WHAT NEEDS TO BE DONE: For this exercise, transcribe every line of the material exactly and skip the pictures.
☆ ☆ ☆
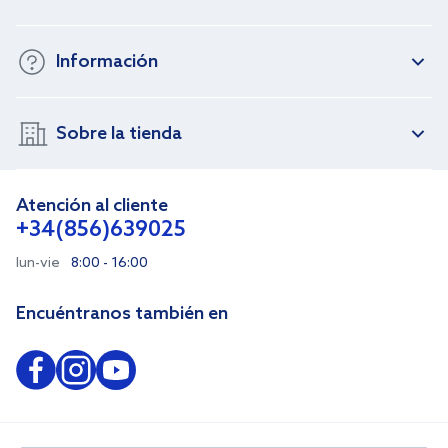
Información
Sobre la tienda
Atención al cliente
+34(856)639025
lun-vie
8:00 - 16:00
Encuéntranos también en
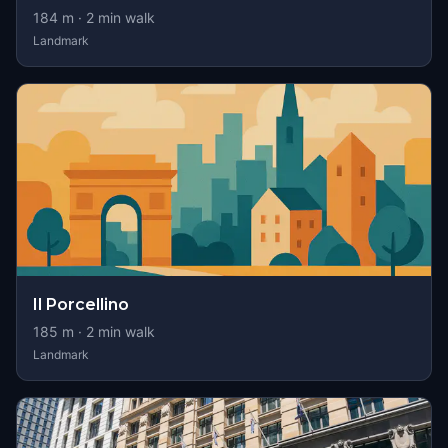
184
m ·
2
min walk
Landmark
Il Porcellino
185
m ·
2
min walk
Landmark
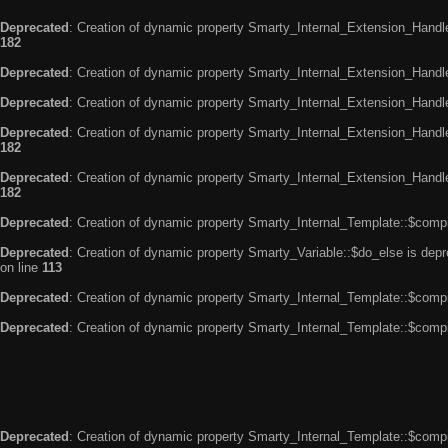
Deprecated
: Creation of dynamic property Smarty_Internal_Extension_Handle
182
Deprecated
: Creation of dynamic property Smarty_Internal_Extension_Handler
Deprecated
: Creation of dynamic property Smarty_Internal_Extension_Handl
Deprecated
: Creation of dynamic property Smarty_Internal_Extension_Handl
182
Deprecated
: Creation of dynamic property Smarty_Internal_Extension_Handler
182
Deprecated
: Creation of dynamic property Smarty_Internal_Template::$compi
Deprecated
: Creation of dynamic property Smarty_Variable::$do_else is dep
on line
113
Deprecated
: Creation of dynamic property Smarty_Internal_Template::$compi
Deprecated
: Creation of dynamic property Smarty_Internal_Template::$compi
Deprecated
: Creation of dynamic property Smarty_Internal_Template::$compi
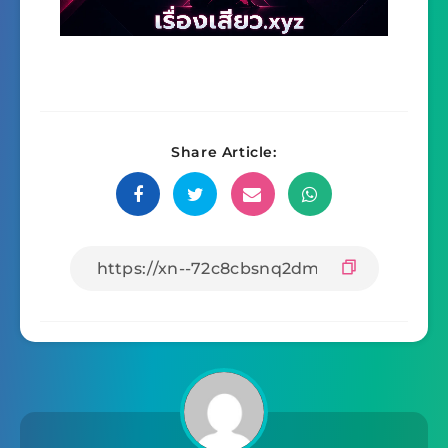
Share Article:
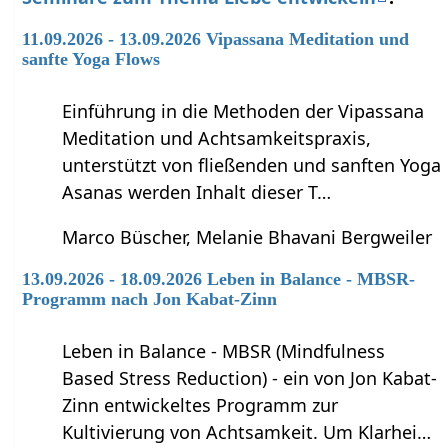
11.09.2026 - 13.09.2026 Vipassana Meditation und
sanfte Yoga Flows
Einführung in die Methoden der Vipassana
Meditation und Achtsamkeitspraxis,
unterstützt von fließenden und sanften Yoga
Asanas werden Inhalt dieser T…
Marco Büscher, Melanie Bhavani Bergweiler
13.09.2026 - 18.09.2026 Leben in Balance - MBSR-
Programm nach Jon Kabat-Zinn
Leben in Balance - MBSR (Mindfulness
Based Stress Reduction) - ein von Jon Kabat-
Zinn entwickeltes Programm zur
Kultivierung von Achtsamkeit. Um Klarhei…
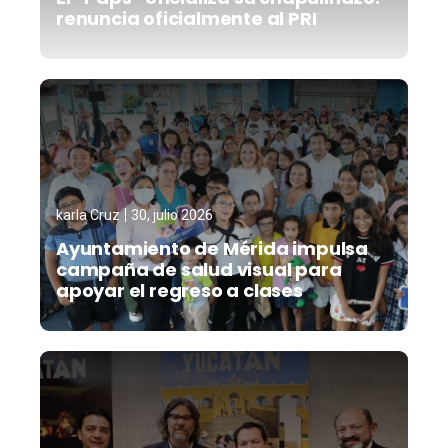
renuncia oficialmente al PRI
karla Cruz
30, julio 2026
Ayuntamiento de Mérida impulsa
campaña de salud visual para
apoyar el regreso a clases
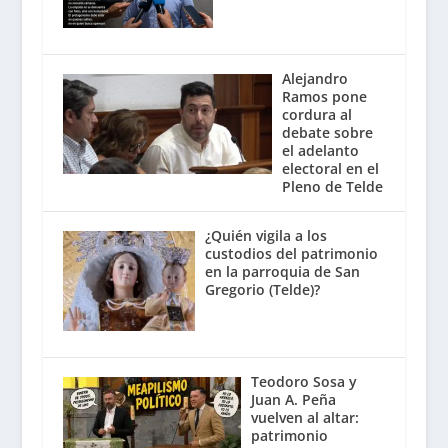
Alejandro
Ramos pone
cordura al
debate sobre
el adelanto
electoral en el
Pleno de Telde
¿Quién vigila a los
custodios del patrimonio
en la parroquia de San
Gregorio (Telde)?
Teodoro Sosa y
Juan A. Peña
vuelven al altar:
patrimonio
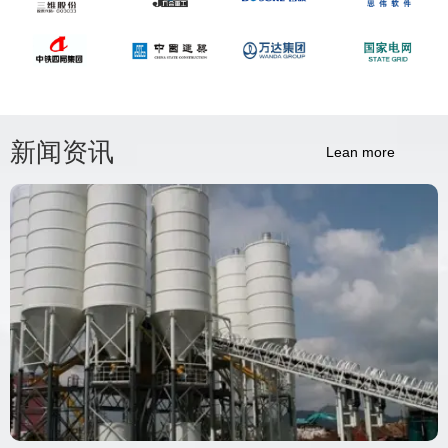
新闻资讯
Lean more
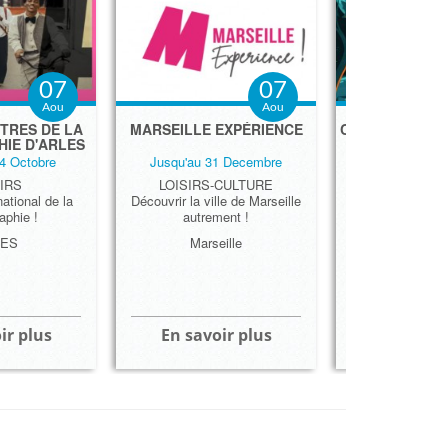
07
07
Aou
Aou
TRES DE LA
MARSEILLE EXPÉRIENCE
CINÉ PLEIN-AI
IE D'ARLES
202
4 Octobre
Jusqu'au 31 Decembre
Jusqu'au 25 
IRS
LOISIRS-CULTURE
LOISIRS- SP
national de la
Découvrir la ville de Marseille
Un Ciné en p
aphie !
autrement !
à la tombée d
ça vous t
LES
Marseille
ir plus
En savoir plus
En savoi
Parcs & J
Musée
Lieux ins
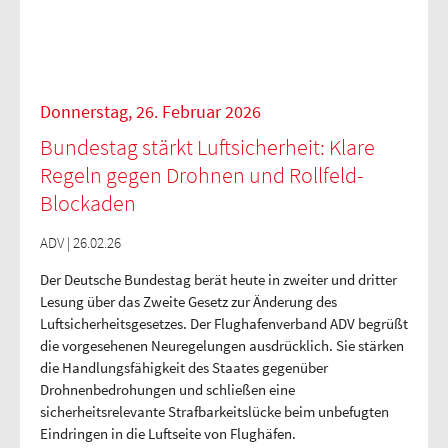
Donnerstag, 26. Februar 2026
Bundestag stärkt Luftsicherheit: Klare
Regeln gegen Drohnen und Rollfeld-
Blockaden
ADV | 26.02.26
Der Deutsche Bundestag berät heute in zweiter und dritter
Lesung über das Zweite Gesetz zur Änderung des
Luftsicherheitsgesetzes. Der Flughafenverband ADV begrüßt
die vorgesehenen Neuregelungen ausdrücklich. Sie stärken
die Handlungsfähigkeit des Staates gegenüber
Drohnenbedrohungen und schließen eine
sicherheitsrelevante Strafbarkeitslücke beim unbefugten
Eindringen in die Luftseite von Flughäfen.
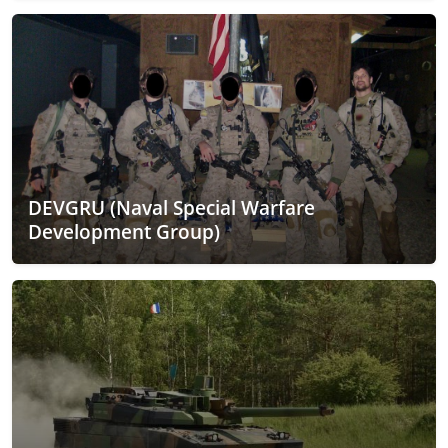
DEVGRU (Naval Special Warfare
Development Group)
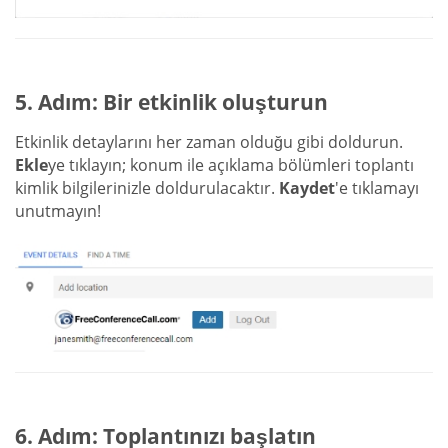
5. Adım: Bir etkinlik oluşturun
Etkinlik detaylarını her zaman olduğu gibi doldurun.
Ekle
ye tıklayın; konum ile açıklama bölümleri toplantı
kimlik bilgilerinizle doldurulacaktır.
Kaydet
'e tıklamayı
unutmayın!
6. Adım: Toplantınızı başlatın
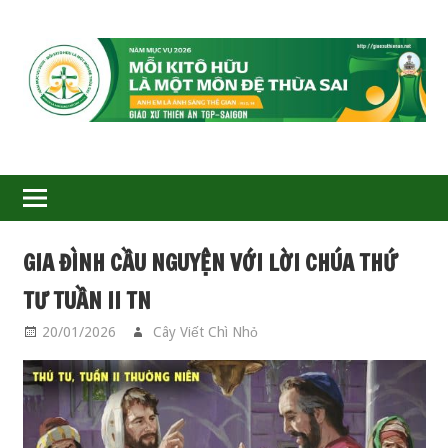
GIÁO
XỨ
THIÊN
ÂN-
GIA ĐÌNH CẦU NGUYỆN VỚI LỜI CHÚA THỨ
TGP
TƯ TUẦN II TN
SAIGON
20/01/2026
Cây Viết Chì Nhỏ
GIA ĐÌNH CẦU
NGUYỆN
☆ ☆ ☆
TASK ANSWER:
Información
Sobre la tienda
Atención al cliente
+34(856)639025
lun-vie
8:00 - 16:00
Encuéntranos también en
184
m ·
2
min walk
Landmark
Il Porcellino
185
m ·
2
min walk
Landmark
Deprecated
: Creation of dynamic property Smarty_Internal_Extension_Handle
182
Deprecated
: Creation of dynamic property Smarty_Internal_Extension_Handler
Deprecated
: Creation of dynamic property Smarty_Internal_Extension_Handl
Deprecated
: Creation of dynamic property Smarty_Internal_Extension_Handl
182
Deprecated
: Creation of dynamic property Smarty_Internal_Extension_Handler
182
Deprecated
: Creation of dynamic property Smarty_Internal_Template::$compi
Deprecated
: Creation of dynamic property Smarty_Variable::$do_else is dep
on line
113
Deprecated
: Creation of dynamic property Smarty_Internal_Template::$compi
Deprecated
: Creation of dynamic property Smarty_Internal_Template::$compi
Deprecated
: Creation of dynamic property Smarty_Internal_Template::$compi
Share Article:
11.09.2026 - 13.09.2026 Vipassana Meditation und
sanfte Yoga Flows
Einführung in die Methoden der Vipassana
Meditation und Achtsamkeitspraxis,
unterstützt von fließenden und sanften Yoga
Asanas werden Inhalt dieser T…
Marco Büscher, Melanie Bhavani Bergweiler
13.09.2026 - 18.09.2026 Leben in Balance - MBSR-
Programm nach Jon Kabat-Zinn
Leben in Balance - MBSR (Mindfulness
Based Stress Reduction) - ein von Jon Kabat-
Zinn entwickeltes Programm zur
Kultivierung von Achtsamkeit. Um Klarhei…
renuncia oficialmente al PRI
karla Cruz
30, julio 2026
Ayuntamiento de Mérida impulsa
campaña de salud visual para
apoyar el regreso a clases
Alejandro
Ramos pone
cordura al
debate sobre
el adelanto
electoral en el
Pleno de Telde
¿Quién vigila a los
custodios del patrimonio
en la parroquia de San
Gregorio (Telde)?
Teodoro Sosa y
Juan A. Peña
vuelven al altar:
patrimonio
新闻资讯
Lean more
07
07
Aou
Aou
TRES DE LA
MARSEILLE EXPÉRIENCE
CINÉ PLEIN-AI
IE D'ARLES
202
4 Octobre
Jusqu'au 31 Decembre
Jusqu'au 25 
IRS
LOISIRS-CULTURE
LOISIRS- SP
national de la
Découvrir la ville de Marseille
Un Ciné en p
aphie !
autrement !
à la tombée d
ça vous t
LES
Marseille
ir plus
En savoir plus
En savoi
Parcs & J
Musée
Lieux ins
Donnerstag, 26. Februar 2026
Bundestag stärkt Luftsicherheit: Klare
Regeln gegen Drohnen und Rollfeld-
Blockaden
ADV | 26.02.26
Der Deutsche Bundestag berät heute in zweiter und dritter
Lesung über das Zweite Gesetz zur Änderung des
Luftsicherheitsgesetzes. Der Flughafenverband ADV begrüßt
die vorgesehenen Neuregelungen ausdrücklich. Sie stärken
die Handlungsfähigkeit des Staates gegenüber
Drohnenbedrohungen und schließen eine
sicherheitsrelevante Strafbarkeitslücke beim unbefugten
Eindringen in die Luftseite von Flughäfen.
DEVGRU (Naval Special Warfare
Development Group)
5. Adım: Bir etkinlik oluşturun
Etkinlik detaylarını her zaman olduğu gibi doldurun.
Ekle
ye tıklayın; konum ile açıklama bölümleri toplantı
kimlik bilgilerinizle doldurulacaktır.
Kaydet
'e tıklamayı
unutmayın!
6. Adım: Toplantınızı başlatın
GIÁO
XỨ
THIÊN
ÂN-
GIA ĐÌNH CẦU NGUYỆN VỚI LỜI CHÚA THỨ
TGP
TƯ TUẦN II TN
SAIGON
20/01/2026
Cây Viết Chì Nhỏ
GIA ĐÌNH CẦU
NGUYỆN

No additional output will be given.